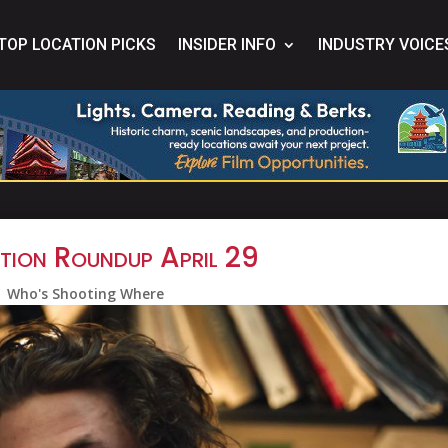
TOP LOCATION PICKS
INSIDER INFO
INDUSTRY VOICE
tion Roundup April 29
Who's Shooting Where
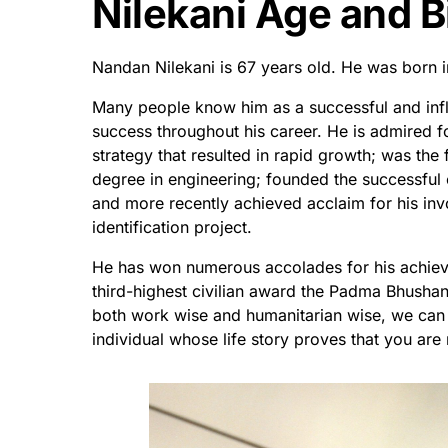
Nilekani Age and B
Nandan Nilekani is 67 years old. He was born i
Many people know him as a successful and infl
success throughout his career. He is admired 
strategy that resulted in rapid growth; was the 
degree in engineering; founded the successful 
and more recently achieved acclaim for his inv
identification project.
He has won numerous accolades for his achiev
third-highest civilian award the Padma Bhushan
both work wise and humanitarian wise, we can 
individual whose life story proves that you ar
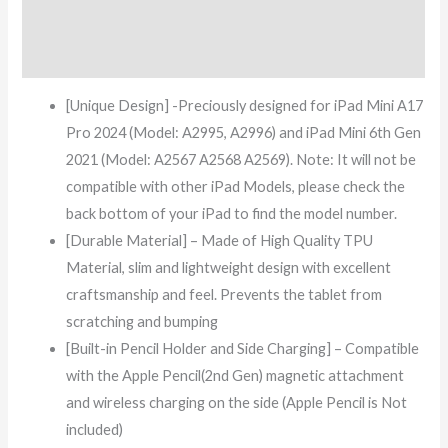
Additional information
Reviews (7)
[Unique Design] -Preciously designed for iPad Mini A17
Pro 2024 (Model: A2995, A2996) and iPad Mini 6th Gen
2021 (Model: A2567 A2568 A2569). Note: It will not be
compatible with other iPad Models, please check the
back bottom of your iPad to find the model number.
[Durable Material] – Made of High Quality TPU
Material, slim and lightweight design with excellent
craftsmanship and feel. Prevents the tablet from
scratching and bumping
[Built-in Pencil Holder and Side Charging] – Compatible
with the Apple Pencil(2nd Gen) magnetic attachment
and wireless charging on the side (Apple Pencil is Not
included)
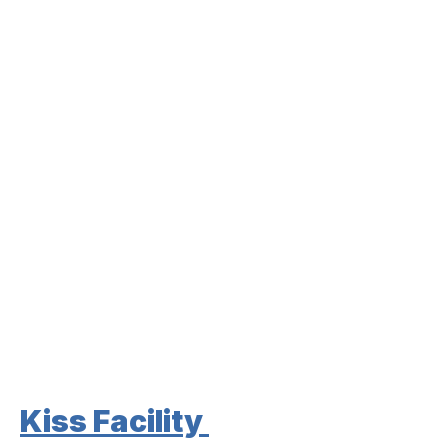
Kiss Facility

###

▶ Exercise goal: All of the entries must be reproduced exactly, with no pictures kept.

▶ Answer section:
TOP LOCATION PICKS
INSIDER INFO
INDUSTRY VOICE
tion Roundup April 29
Who's Shooting Where
Nilekani Age and B
Nandan Nilekani is 67 years old. He was born i
Many people know him as a successful and infl
success throughout his career. He is admired 
strategy that resulted in rapid growth; was the 
degree in engineering; founded the successful 
and more recently achieved acclaim for his inv
identification project.
He has won numerous accolades for his achiev
third-highest civilian award the Padma Bhushan
both work wise and humanitarian wise, we can 
individual whose life story proves that you ar
Additional information
Reviews (7)
[Unique Design] -Preciously designed for iPad Mini A17
Pro 2024 (Model: A2995, A2996) and iPad Mini 6th Gen
2021 (Model: A2567 A2568 A2569). Note: It will not be
compatible with other iPad Models, please check the
back bottom of your iPad to find the model number.
[Durable Material] – Made of High Quality TPU
Material, slim and lightweight design with excellent
craftsmanship and feel. Prevents the tablet from
scratching and bumping
[Built-in Pencil Holder and Side Charging] – Compatible
with the Apple Pencil(2nd Gen) magnetic attachment
and wireless charging on the side (Apple Pencil is Not
included)
Kiss Facility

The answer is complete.